- Theatrical release poster
- Directed by: Chad Hartigan
- Written by: Ethan Ogilby
- Produced by: Tim White; Trevor White; Vince Jolivette; Steven Shapiro;
- Starring: Zoey Deutch; Jonah Hauer-King; Ruby Cruz; Jaboukie Young-White; Josh Segarra; Robert Longstreet; Arden Myrin; Kristin Slaysman; Allan McLeod; Julia Sweeney;
- Cinematography: Sing Howe Yam
- Edited by: Autumn Dea
- Music by: Keegan DeWitt
- Production companies: Star Thrower Entertainment; Filmopoly; Jupiter Peak;
- Distributed by: Vertical
- Release dates: March 7, 2025 (SXSW); September 5, 2025 (United States);
- Running time: 112 minutes
- Country: United States
- Language: English
- Box office: $1.1 million

= The Threesome =

2025 American romantic comedy drama film

The Threesome is a 2025 American romantic comedy drama film starring Zoey Deutch, Jonah Hauer-King, and Ruby Cruz. It is directed by Chad Hartigan and written by Ethan Ogilby. The film had its world premiere at the South by Southwest Film & TV Festival on March 7, 2025, and was released in the United States on September 5, 2025, by Vertical.

==Plot==
Thirty-year-old sound engineer Connor has feelings for his sardonic friend Olivia, who is averse to feelings and commitment and is in a casual sexual relationship with a married man, Kevin. Their mutual friend, Greg, encourages Connor to approach a young woman who had been stood up for a date, who turns out to be Jenny, a graduate student still living with her parents. After Olivia jealously inserts herself into their flirtation, the three go drinking and dancing together, culminating in a threesome.

In the morning, Olivia panics over her emotional interest in Connor and leaves. Despite his feelings for Olivia, Connor has sex with Jenny.
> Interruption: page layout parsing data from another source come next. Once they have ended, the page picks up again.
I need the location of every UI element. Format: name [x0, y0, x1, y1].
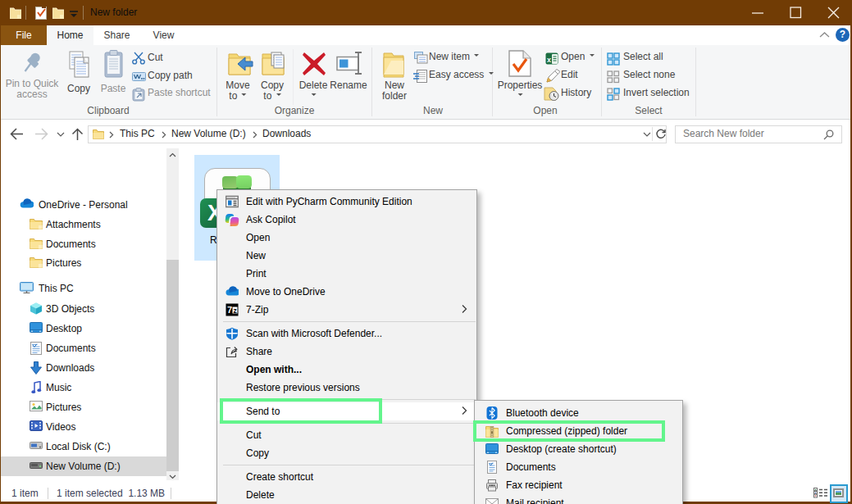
svg-text:7: 7	[227, 305, 232, 315]
svg-text:z: z	[234, 306, 237, 315]
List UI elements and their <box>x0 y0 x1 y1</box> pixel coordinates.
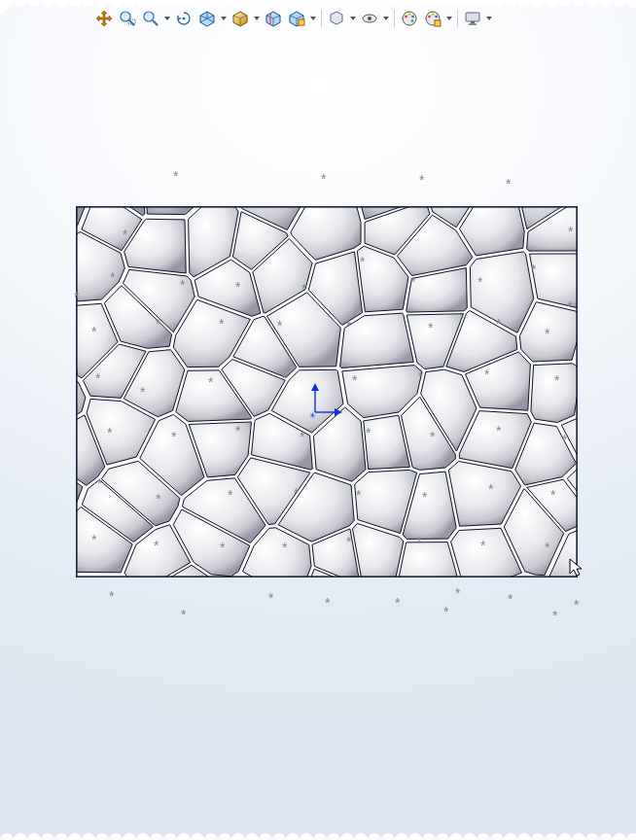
svg-point-31 <box>422 0 436 7</box>
sketch-point[interactable]: * <box>301 282 306 296</box>
orientation-dropdown[interactable] <box>220 8 228 29</box>
sketch-point[interactable]: * <box>416 535 421 548</box>
sketch-point[interactable]: * <box>352 373 357 387</box>
zoom-tool[interactable] <box>140 8 161 29</box>
sketch-point[interactable]: * <box>484 368 489 381</box>
sketch-point[interactable]: * <box>173 169 178 183</box>
svg-point-66 <box>259 833 272 840</box>
sketch-point[interactable]: * <box>219 317 224 331</box>
sketch-point[interactable]: * <box>477 275 482 289</box>
sketch-point[interactable]: * <box>568 225 573 238</box>
zoom-dropdown[interactable] <box>163 8 171 29</box>
sketch-point[interactable]: * <box>235 424 240 438</box>
scene-tool[interactable] <box>286 8 307 29</box>
svg-point-130 <box>0 0 7 14</box>
display-style-tool[interactable] <box>230 8 251 29</box>
sketch-point[interactable]: * <box>567 299 572 313</box>
sketch-point[interactable]: * <box>410 275 415 289</box>
sketch-point[interactable]: * <box>300 430 304 443</box>
sketch-point[interactable]: * <box>277 319 282 332</box>
sketch-point[interactable]: * <box>154 539 159 552</box>
hide-show-tool[interactable] <box>359 8 380 29</box>
sketch-point[interactable]: * <box>488 482 493 496</box>
sketch-point[interactable]: * <box>181 608 186 621</box>
sketch-point[interactable]: * <box>545 327 549 340</box>
zoom-window-tool[interactable] <box>117 8 138 29</box>
sketch-point[interactable]: * <box>360 255 365 268</box>
sketch-point[interactable]: * <box>268 591 273 605</box>
sketch-point[interactable]: * <box>95 371 100 385</box>
sketch-point[interactable]: * <box>282 371 287 385</box>
svg-point-48 <box>14 833 27 840</box>
sketch-point[interactable]: * <box>430 430 435 443</box>
sketch-point[interactable]: * <box>294 486 299 500</box>
sketch-point[interactable]: * <box>282 541 287 554</box>
sketch-point[interactable]: * <box>506 177 511 191</box>
sketch-point[interactable]: * <box>418 369 423 383</box>
svg-point-177 <box>629 0 636 8</box>
pan-tool[interactable] <box>93 8 115 29</box>
sketch-point[interactable]: * <box>107 426 112 439</box>
sketch-point[interactable]: * <box>574 598 579 612</box>
view-dropdown[interactable] <box>349 8 357 29</box>
sketch-point[interactable]: * <box>552 609 557 622</box>
sketch-point[interactable]: * <box>428 321 433 334</box>
sketch-point[interactable]: * <box>480 539 485 552</box>
sketch-point[interactable]: * <box>110 270 115 284</box>
sketch-point[interactable]: * <box>562 433 567 446</box>
view-settings-tool[interactable] <box>462 8 483 29</box>
sketch-point[interactable]: * <box>156 317 160 331</box>
view-tool[interactable] <box>326 8 347 29</box>
sketch-point[interactable]: * <box>419 173 424 187</box>
sketch-point[interactable]: * <box>171 430 176 443</box>
sketch-point[interactable]: * <box>443 605 448 618</box>
apply-appearance-tool[interactable] <box>422 8 443 29</box>
sketch-point[interactable]: * <box>356 488 361 502</box>
sketch-point[interactable]: * <box>208 375 213 389</box>
sketch-point[interactable]: * <box>235 280 240 294</box>
sketch-point[interactable]: * <box>455 586 460 600</box>
sketch-point[interactable]: * <box>91 325 96 338</box>
sketch-point[interactable]: * <box>346 535 351 548</box>
sketch-point[interactable]: * <box>554 373 559 387</box>
sketch-point[interactable]: * <box>220 541 225 554</box>
sketch-point[interactable]: * <box>74 290 79 303</box>
sketch-point[interactable]: * <box>496 317 501 331</box>
sketch-point[interactable]: * <box>180 278 185 292</box>
svg-point-107 <box>0 0 7 14</box>
sketch-point[interactable]: * <box>496 424 501 438</box>
display-style-dropdown[interactable] <box>253 8 261 29</box>
hide-show-dropdown[interactable] <box>382 8 390 29</box>
sketch-point[interactable]: * <box>97 476 102 490</box>
scene-dropdown[interactable] <box>309 8 317 29</box>
rotate-view-tool[interactable] <box>173 8 194 29</box>
sketch-point[interactable]: * <box>140 385 145 399</box>
view-settings-dropdown[interactable] <box>485 8 493 29</box>
sketch-point[interactable]: * <box>395 596 400 610</box>
svg-point-209 <box>629 0 636 8</box>
appearance-tool[interactable] <box>399 8 420 29</box>
sketch-point[interactable]: * <box>109 589 114 603</box>
sketch-point[interactable]: * <box>508 592 512 606</box>
svg-point-108 <box>0 0 7 14</box>
svg-point-54 <box>95 833 109 840</box>
sketch-point[interactable]: * <box>550 488 555 502</box>
sketch-point[interactable]: * <box>531 262 536 276</box>
apply-appearance-dropdown[interactable] <box>445 8 453 29</box>
sketch-point[interactable]: * <box>228 488 232 502</box>
origin-triad[interactable]: ✳ <box>309 383 342 424</box>
svg-point-175 <box>629 0 636 8</box>
svg-point-11 <box>150 0 163 7</box>
sketch-point[interactable]: * <box>156 492 160 506</box>
sketch-point[interactable]: * <box>545 541 549 554</box>
sketch-point[interactable]: * <box>346 319 351 332</box>
section-view-tool[interactable] <box>263 8 284 29</box>
sketch-point[interactable]: * <box>366 426 371 439</box>
sketch-point[interactable]: * <box>321 172 326 186</box>
svg-point-80 <box>449 833 463 840</box>
orientation-tool[interactable] <box>196 8 218 29</box>
sketch-point[interactable]: * <box>91 533 96 546</box>
sketch-point[interactable]: * <box>422 490 427 504</box>
sketch-point[interactable]: * <box>123 228 127 241</box>
sketch-point[interactable]: * <box>325 596 330 610</box>
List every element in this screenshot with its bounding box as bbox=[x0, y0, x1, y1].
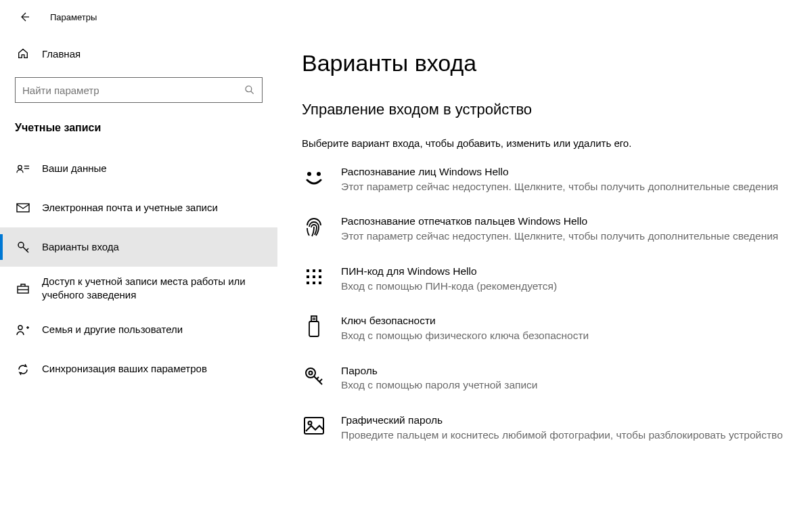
people-plus-icon bbox=[15, 324, 31, 336]
svg-rect-20 bbox=[307, 275, 309, 278]
sidebar-item-label: Ваши данные bbox=[42, 162, 107, 175]
section-title: Учетные записи bbox=[0, 122, 277, 149]
svg-rect-29 bbox=[309, 321, 319, 336]
option-security-key[interactable]: Ключ безопасности Вход с помощью физичес… bbox=[302, 314, 785, 343]
option-title: Графический пароль bbox=[341, 414, 783, 428]
sidebar-item-label: Варианты входа bbox=[42, 240, 119, 254]
option-desc: Этот параметр сейчас недоступен. Щелкнит… bbox=[341, 179, 778, 194]
key-icon bbox=[15, 240, 31, 254]
option-picture-password[interactable]: Графический пароль Проведите пальцем и к… bbox=[302, 414, 785, 443]
option-desc: Вход с помощью ПИН-кода (рекомендуется) bbox=[341, 279, 557, 294]
svg-rect-21 bbox=[313, 275, 315, 278]
svg-rect-23 bbox=[307, 282, 309, 284]
back-button[interactable] bbox=[12, 5, 37, 29]
svg-rect-26 bbox=[311, 316, 317, 321]
signin-options-list: Распознавание лиц Windows Hello Этот пар… bbox=[302, 165, 785, 443]
sidebar-item-label: Электронная почта и учетные записи bbox=[42, 201, 218, 215]
sidebar-item-your-info[interactable]: Ваши данные bbox=[0, 149, 277, 188]
option-desc: Этот параметр сейчас недоступен. Щелкнит… bbox=[341, 229, 778, 244]
svg-point-30 bbox=[306, 368, 315, 378]
option-title: ПИН-код для Windows Hello bbox=[341, 265, 557, 279]
svg-point-31 bbox=[309, 371, 313, 374]
option-pin[interactable]: ПИН-код для Windows Hello Вход с помощью… bbox=[302, 265, 785, 294]
svg-line-34 bbox=[317, 377, 319, 379]
instruction-text: Выберите вариант входа, чтобы добавить, … bbox=[302, 137, 785, 149]
sidebar-item-work-school[interactable]: Доступ к учетной записи места работы или… bbox=[0, 267, 277, 311]
option-title: Ключ безопасности bbox=[341, 314, 589, 328]
option-desc: Вход с помощью физического ключа безопас… bbox=[341, 328, 589, 343]
svg-point-16 bbox=[317, 172, 321, 176]
svg-rect-27 bbox=[313, 317, 314, 320]
sidebar-item-email-accounts[interactable]: Электронная почта и учетные записи bbox=[0, 188, 277, 227]
svg-line-9 bbox=[26, 248, 28, 250]
option-desc: Вход с помощью пароля учетной записи bbox=[341, 378, 538, 393]
search-input[interactable] bbox=[22, 85, 244, 96]
keypad-icon bbox=[302, 265, 326, 289]
option-title: Распознавание отпечатков пальцев Windows… bbox=[341, 215, 778, 229]
svg-rect-24 bbox=[313, 282, 315, 284]
svg-point-7 bbox=[18, 242, 24, 248]
sidebar-item-sync[interactable]: Синхронизация ваших параметров bbox=[0, 350, 277, 389]
picture-icon bbox=[302, 414, 326, 438]
search-icon bbox=[244, 85, 255, 95]
svg-rect-17 bbox=[307, 269, 309, 272]
usb-key-icon bbox=[302, 314, 326, 338]
option-title: Пароль bbox=[341, 364, 538, 378]
option-fingerprint[interactable]: Распознавание отпечатков пальцев Windows… bbox=[302, 215, 785, 244]
svg-rect-35 bbox=[304, 418, 323, 434]
briefcase-icon bbox=[15, 282, 31, 294]
search-box[interactable] bbox=[15, 77, 263, 103]
svg-line-2 bbox=[251, 91, 254, 94]
home-link[interactable]: Главная bbox=[0, 42, 277, 65]
svg-point-15 bbox=[307, 172, 311, 176]
person-card-icon bbox=[15, 163, 31, 174]
svg-point-36 bbox=[309, 421, 312, 424]
subheading: Управление входом в устройство bbox=[302, 101, 785, 118]
sidebar-item-label: Синхронизация ваших параметров bbox=[42, 362, 207, 376]
mail-icon bbox=[15, 202, 31, 213]
page-title: Варианты входа bbox=[302, 50, 785, 76]
option-title: Распознавание лиц Windows Hello bbox=[341, 165, 778, 179]
svg-point-12 bbox=[18, 326, 22, 330]
option-password[interactable]: Пароль Вход с помощью пароля учетной зап… bbox=[302, 364, 785, 393]
window-title: Параметры bbox=[50, 12, 97, 22]
option-desc: Проведите пальцем и коснитесь любимой фо… bbox=[341, 428, 783, 443]
main-content: Варианты входа Управление входом в устро… bbox=[277, 34, 812, 511]
home-icon bbox=[15, 47, 31, 60]
home-label: Главная bbox=[42, 48, 81, 60]
svg-point-3 bbox=[18, 165, 22, 169]
svg-line-33 bbox=[319, 379, 322, 382]
window-header: Параметры bbox=[0, 0, 812, 34]
svg-rect-28 bbox=[315, 317, 316, 320]
svg-rect-25 bbox=[319, 282, 321, 284]
sidebar-item-label: Семья и другие пользователи bbox=[42, 323, 183, 336]
option-face[interactable]: Распознавание лиц Windows Hello Этот пар… bbox=[302, 165, 785, 194]
sidebar-item-family[interactable]: Семья и другие пользователи bbox=[0, 311, 277, 350]
fingerprint-icon bbox=[302, 215, 326, 239]
svg-rect-22 bbox=[319, 275, 321, 278]
face-icon bbox=[302, 165, 326, 190]
sidebar-item-signin-options[interactable]: Варианты входа bbox=[0, 227, 277, 267]
sidebar: Главная Учетные записи Ваши данные Элект… bbox=[0, 34, 277, 511]
svg-rect-18 bbox=[313, 269, 315, 272]
sync-icon bbox=[15, 363, 31, 376]
key-large-icon bbox=[302, 364, 326, 388]
sidebar-item-label: Доступ к учетной записи места работы или… bbox=[42, 275, 263, 303]
svg-point-1 bbox=[246, 86, 252, 92]
svg-rect-6 bbox=[17, 204, 29, 212]
nav-list: Ваши данные Электронная почта и учетные … bbox=[0, 149, 277, 389]
svg-rect-19 bbox=[319, 269, 321, 272]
He then finds Olivia and convinces her to give their relationship a chance. Their first date goes well, and they share a blissful six weeks as a loving couple. Olivia soon discovers she is pregnant, and deduces that it must be Connor's, as Kevin has had a vasectomy. Despite her initial uncertainty, Connor's elation at the news leads the couple to assert their mutual love and begin happily planning their future together.

Jenny arrives and reveals that she is also pregnant by Connor, and intends to keep the baby. Olivia is devastated to learn that Jenny's pregnancy is the result of Connor's solo tryst with Jenny a mere hour before he asked Olivia out. Deciding that she cannot have a future with Connor as long as Jenny is involved, Olivia ends their relationship and resolves to get an abortion.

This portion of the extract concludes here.